Vaccine confidence concerns the belief that vaccination – and by extension the providers and range of private sector and political entities behind it – serves the best health interests of the public and its constituents. The Oxford English Dictionary defines confidence as “the mental attitude of trusting in or relying on a person or thing”.  In light of that, we are not examining the well-studied domain of supply and access barriers to vaccination, but rather what is typically called the “demand” side of immunisation. However, our focus on confidence takes the “demand” rubric a step further than the more traditional notion of building demand through increasing knowledge and awareness of vaccines and immunisation to understanding what else drives confidence in vaccines, and the willingness to accept a vaccine, when supply, access and information are available. In other words, understanding vaccine confidence means understanding the more difficult belief-based, emotional, ideological and contextual factors whose influences often live outside an immunisation or even health programme but affect both confidence in and acceptance of vaccines.

VCP Mission

The purpose of the project is to monitor public confidence in immunisation programmes by building an information surveillance system for early detection of public concerns around vaccines; by applying a diagnostic tool to data collected to determine the risk level of public concerns in terms of their potential to disrupt vaccine programmes; and, finally, to provide analysis and guidance for early response and engagement with the public to ensure sustained confidence in vaccines and immunisation.
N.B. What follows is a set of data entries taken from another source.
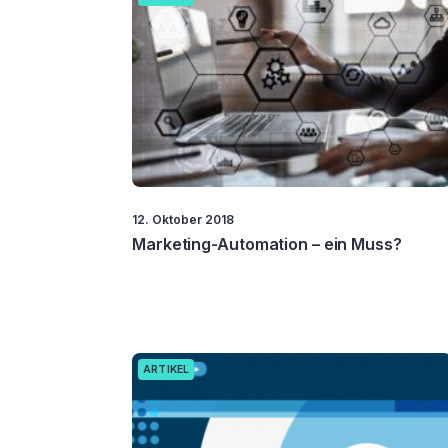
12. Oktober 2018
Marketing-Automation – ein Muss?
ARTIKEL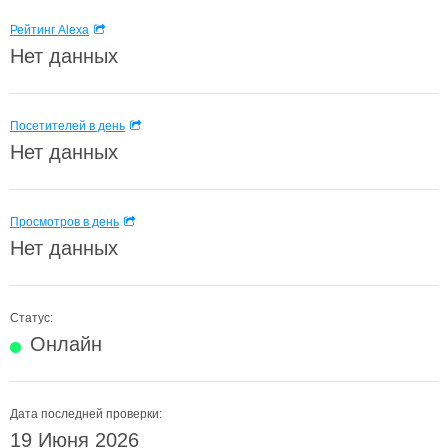
Рейтинг Alexa
Нет данных
Посетителей в день
Нет данных
Просмотров в день
Нет данных
Статус:
Онлайн
Дата последней проверки:
19 Июня 2026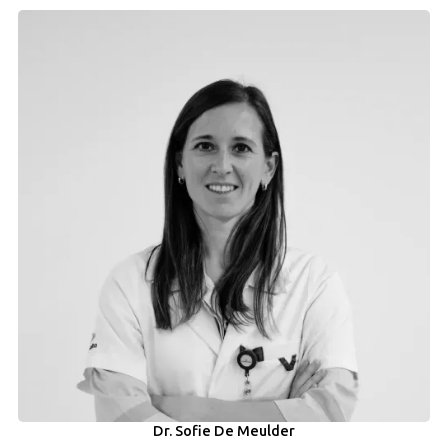
Dr. Sofie De Meulder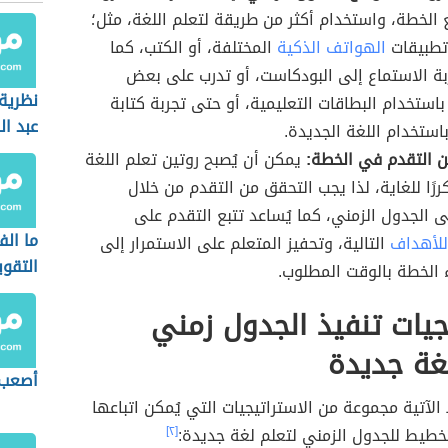
الخطة، واستخدام أكثر من طريقة لتعلم اللغة، مثل؛
تطبيقات
الهواتف الذكية
المختلفة، أو الكتب، كما
بة الاستماع إلى البودكاست، أو تدرب على بعض
نظرية 
باستخدام البطاقات التعليمية، أو حتى تجربة كتابة
عبد ال
باستخدام اللغة الجديدة.
الجرجا
ن التقدم في الخطة:
يمكن أن يُصبح روتين تعلم اللغة
ررًا للغاية، لذا يجب التحقق من التقدم من خلال
لى الجدول الزمني، كما يُساعد تتبع التقدم على
ما الف
للأهداف
التالية، وتحفيز المتعلم على الاستمرار إلى
التقوي
 الخطة بالوقت المطلوب.
جيات تنفيذ الجدول زمني
غة جديدة
أصعب 
الآتية مجموعة من الاستراتيجيات التي يُمكن اتباعها
لتخطيط للجدول الزمني لتعلم لغة جديدة:
[٢]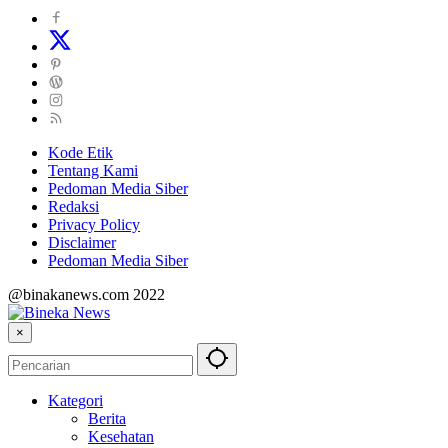
Kode Etik
Tentang Kami
Pedoman Media Siber
Redaksi
Privacy Policy
Disclaimer
Pedoman Media Siber
@binakanews.com 2022
×
Kategori
Berita
Kesehatan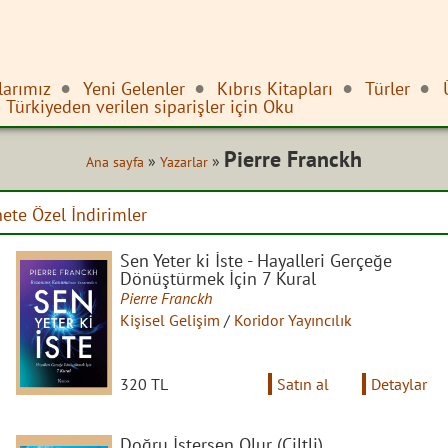
larımız
Yeni Gelenler
Kıbrıs Kitapları
Türler
Türkiyeden verilen siparişler için Oku
Pierre Franckh
»
»
Ana sayfa
Yazarlar
nete Özel İndirimler
Sen Yeter ki İste - Hayalleri Gerçeğe
Dönüştürmek İçin 7 Kural
Pierre Franckh
Kişisel Gelişim
/
Koridor Yayıncılık
320 TL
Satın al
Detaylar
Doğru İstersen Olur (Ciltli)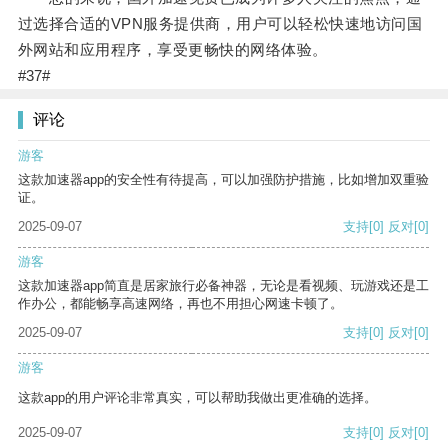
过选择合适的VPN服务提供商，用户可以轻松快速地访问国
外网站和应用程序，享受更畅快的网络体验。
#37#
评论
游客
这款加速器app的安全性有待提高，可以加强防护措施，比如增加双重验
证。
2025-09-07
支持
[0]
反对
[0]
游客
这款加速器app简直是居家旅行必备神器，无论是看视频、玩游戏还是工
作办公，都能畅享高速网络，再也不用担心网速卡顿了。
2025-09-07
支持
[0]
反对
[0]
游客
这款app的用户评论非常真实，可以帮助我做出更准确的选择。
2025-09-07
支持
[0]
反对
[0]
This initiative also defines a Vaccine Confidence Index (VCI) as a tool for mapping confidence globally.

The VCI is a measure, based on a select number of factors identified from extensive analysis of areas of both low and high vaccine coverage. This index is useful for informing the design of immunisation programmes and strategies and understanding more explicitly where to target both human and financial resources, which will allow for more efficiency. The VCI is an important tool for routine immunisation as well as the introduction of new and underutilised vaccines.  Further information is available on our research page.

Despite the historic success of immunisation in reducing the burden of childhood illness and death, episodes of public concerns and rumours around vaccines have occurred around the world, spreading quickly and sometimes seriously eroding public confidence in immunisation and ultimately leading to vaccine refusals and disease outbreaks.

Although reports of public concerns and questions around the safety and relevance of vaccines have been on the increase, aside from monitoring of adverse events following immunisation (AEFI), there is neither a systematic monitoring of broader public vaccine concerns nor a tool to assess risk levels of rumours and concerns to potential programme disruptions, vaccine refusals and potential disease outbreaks.

This project seeks to address these unmet needs and monitor public confidence in immunisation programs by listening for early signals of public distrust and questioning and providing risk analysis and guidance to engage the public early and pre-empting potential programme disruptions.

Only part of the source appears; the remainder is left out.